On 3 January 1909, he was elected to the Senate of France. The Senate was composed of 300 members, 225 of whom were elected by the departments and colonies and 75 that were elected by the National Assembly. While serving as Senator for Vosges, he served alongside former Prime Minister Jules Méline representing Vosges. He was re-elected 11 January 1920 and on 9 January 1927, serving until his death on 24 February 1934. In the Senate, he devoted his attention to military matters and returned to service, with the rank of Squadron Chief, when World War I started.

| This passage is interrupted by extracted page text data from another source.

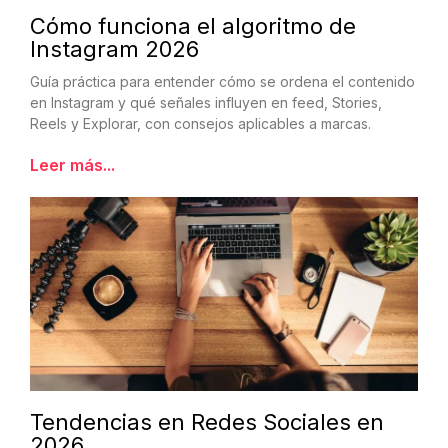
Cómo funciona el algoritmo de
Instagram 2026
Guía práctica para entender cómo se ordena el contenido
en Instagram y qué señales influyen en feed, Stories,
Reels y Explorar, con consejos aplicables a marcas.
Leer más...
Tendencias en Redes Sociales en
2026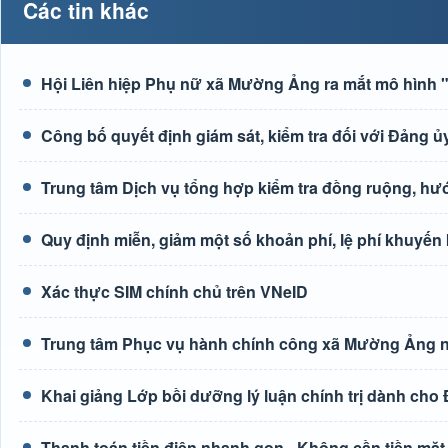
Các tin khác
Hội Liên hiệp Phụ nữ xã Mường Ảng ra mắt mô hình "G
Công bố quyết định giám sát, kiểm tra đối với Đảng
Trung tâm Dịch vụ tổng hợp kiểm tra đồng ruộng, h
Quy định miễn, giảm một số khoản phí, lệ phí khuyến
Xác thực SIM chính chủ trên VNeID
Trung tâm Phục vụ hành chính công xã Mường Ảng n
Khai giảng Lớp bồi dưỡng lý luận chính trị dành cho
Thanh toán tiền điện nhanh gọn - Không cần tiền mặt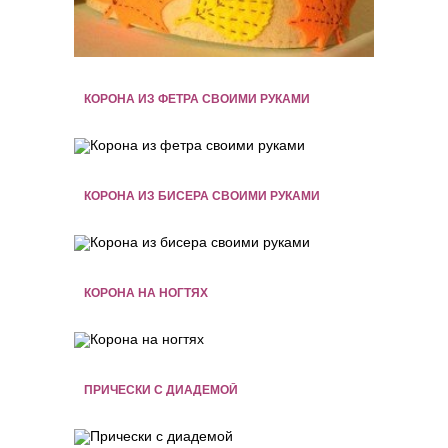
КОРОНА ИЗ ФЕТРА СВОИМИ РУКАМИ
КОРОНА ИЗ БИСЕРА СВОИМИ РУКАМИ
КОРОНА НА НОГТЯХ
ПРИЧЕСКИ С ДИАДЕМОЙ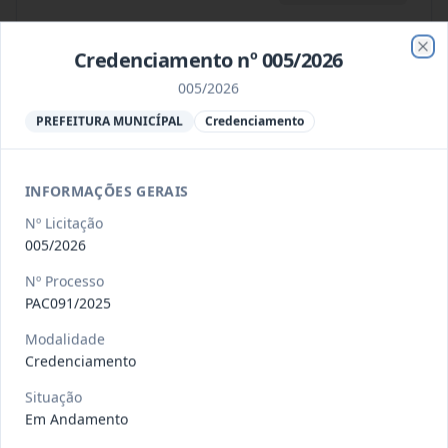
Credenciamento nº 005/2026
Clo
013/2026
Registro de preços para possível e
005/2026
eventual contratação de e
...
Pregão
PREFEITURA MUNICÍPAL
Credenciamento
Eletrônico
Ver detalhes
Data
:
05/08/2026
INFORMAÇÕES GERAIS
Nº Licitação
005/2026
012/2026
Objeto: Registro de preços para
possível e eventual Contrata
...
Pregão
Nº Processo
Eletrônico
PAC091/2025
Data
:
05/08/2026
Ver detalhes
Situação
:
Concluída
Modalidade
Credenciamento
Situação
Em Andamento
009/2026
Registro de preços para eventual
Contratação de empresa espe
...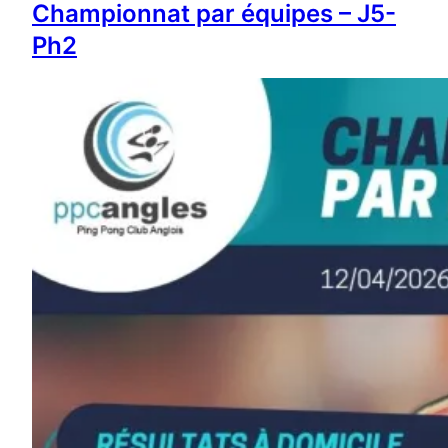
Championnat par équipes – J5-
Ph2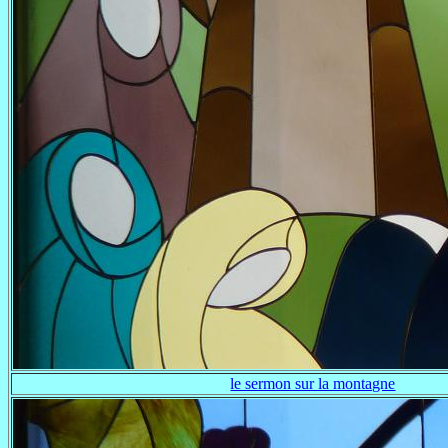
le sermon sur la montagne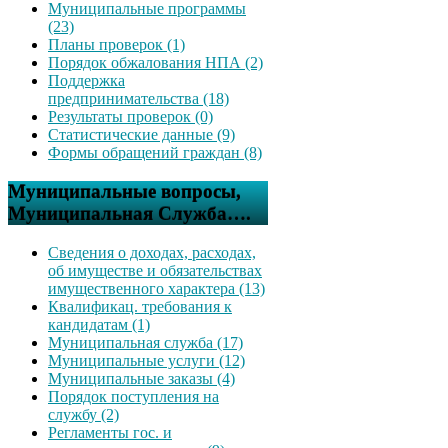
Муниципальные программы
(23)
Планы проверок (1)
Порядок обжалования НПА (2)
Поддержка
предпринимательства (18)
Результаты проверок (0)
Статистические данные (9)
Формы обращений граждан (8)
Муниципальные вопросы,
Муниципальная Служба….
Сведения о доходах, расходах,
об имуществе и обязательствах
имущественного характера (13)
Квалификац. требования к
кандидатам (1)
Муниципальная служба (17)
Муниципальные услуги (12)
Муниципальные заказы (4)
Порядок поступления на
службу (2)
Регламенты гос. и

He was made Officier de la Légion d'honneur and was awarded the Croix de guerre for his efforts in the War.

==Personal life==
On 19 April 1884, he was married to Charlotte Gabrielle de Ganay (1864–1942) in Paris. She was a daughter of Etienne, Marquis de Ganay and his wife, the American heiress, Emily Ridgway (a granddaughter of merchant Jacob Ridgway). Her paternal grandfather was Charles-Alexandre, Marquis de Ganay. Her brother, Jean, Marquis de Ganay, was married to salonnière Berthe, Countess de Béhague and their son, Count Bernard de Ganay, married Magdeleine Goüin.

The Prince d'Hénin died, without issue, at his home, 20 Rue Washington, Paris on 24 February 1934. As he had no direct heir, he bequeathed the Château de Bourlémont to Count Jacques de Rohan-Chabot (1889–1958), the husband of his niece, Nicole Hélène de Hénin-Liétard (1892–1958).